There are several fabrication methods to build hydrogel-based small-scale robots, but only 3-D printing methods have both high throughput and high fidelity. Thus, we focused on various 3D printing methods, from two-photon polymerization to digital light processing. We found out that digital light processing (DLP) based 3D printing is significantly more reproducible, accessible, and affordable compared to other methods. Thus the small-scale intraocular robots produced with DLP 3D printing can easily integrate into the clinical practice and enhance personalized medicine options. We presented these results at the most prestigious conference in ophthalmology (Yildiz E., et al., IOVS, 2024).
During the investigation of the magnetic actuation systems for the small-scale robots, electromagnetic coils, and rotating permanent magnets are investigated. While electromagnetic coils can create more complex magnetic fields, rotating permanent magnets can enable the clinical usage of magnetic actuators without high-voltage electrical supplies. Because of their low energy profile and transportability, the rotating permanent magnets are selected as magnetic actuation controllers. Also, magnetic nanoparticles with high ferromagnetic profiles are required for the precise control and cargo-carrying capacity of the small-scale robots. For this reason, several magnetic nanoparticles were investigated, such as nickel-gold, iron-oxide, and iron platinum. At the end of the production of several nanoparticles in-house, iron platinum nanoparticles were selected for the magnetic actuation of small-scale robots. During this part of the project, we also build other magnetic microscale robots with other magnetic nanoparticles (Han M., et al., Nat. Comm., 2024).

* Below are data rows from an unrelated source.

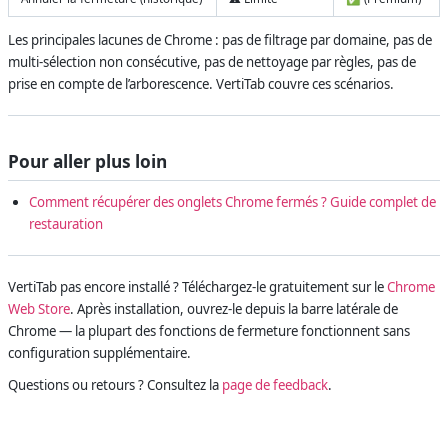
Les principales lacunes de Chrome : pas de filtrage par domaine, pas de
multi-sélection non consécutive, pas de nettoyage par règles, pas de
prise en compte de l’arborescence. VertiTab couvre ces scénarios.
Pour aller plus loin
Comment récupérer des onglets Chrome fermés ? Guide complet de
restauration
VertiTab pas encore installé ? Téléchargez-le gratuitement sur le
Chrome
Web Store
. Après installation, ouvrez-le depuis la barre latérale de
Chrome — la plupart des fonctions de fermeture fonctionnent sans
configuration supplémentaire.
Questions ou retours ? Consultez la
page de feedback
.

In the last steps of the project, we focused on the pharmacokinetics and biocompatibility of these robotic implants. We investigated both dexamethasone levels and the negative effects of high-concentration dexamethasone on both retinal epithelium and immune cells. These results indicate that the slow-release profile of the passively degrading hydrogels can be better for clinical scenarios. Due to that, we avoided the actively induced degradation of hydrogels with light. The detailed results of both pharmacokinetics and biocompatibility will be shared with the public in the latest article of the project (Yildiz E., et al., In prep., 2024).
The PHOTODOCTOR project built a guideline for the investigation of robotic implants for intraocular drug delivery. In this project, we characterized each step with several tests. We characterized the magnetic nanoparticles with a superresolution transmitting electron microscope and a vibrating sample magnetometer. Then, nanoparticles were coated with polydopamine polymers to enhance biocompatibility and hydrophilicity. The coating of the nanoparticles was observed with both UV and visible light spectrometers and a transmitting electron microscope. At the same time, the dexamethasone-loaded hydrogels were characterized with infrared spectroscope and hybrid rheometer measurements. Magnetic nanoparticle-coated hydrogel-based robotic implants characterized under microscope and other biomedical imaging modalities, such as optical coherence tomography, and optoacoustic imaging, for their actuation mechanism and untethered control. Both degradation and drug release of the robotic implants were measured with high-performance liquid chromatography. Lastly, the biocompatibility, efficiency, and immunocompatibility of the robotic implants were tested on both retinal pigment epithelial cells (ARPE-19) and microglia (EOC13.31) and reported (Yildiz E., et al., In prep., 2024).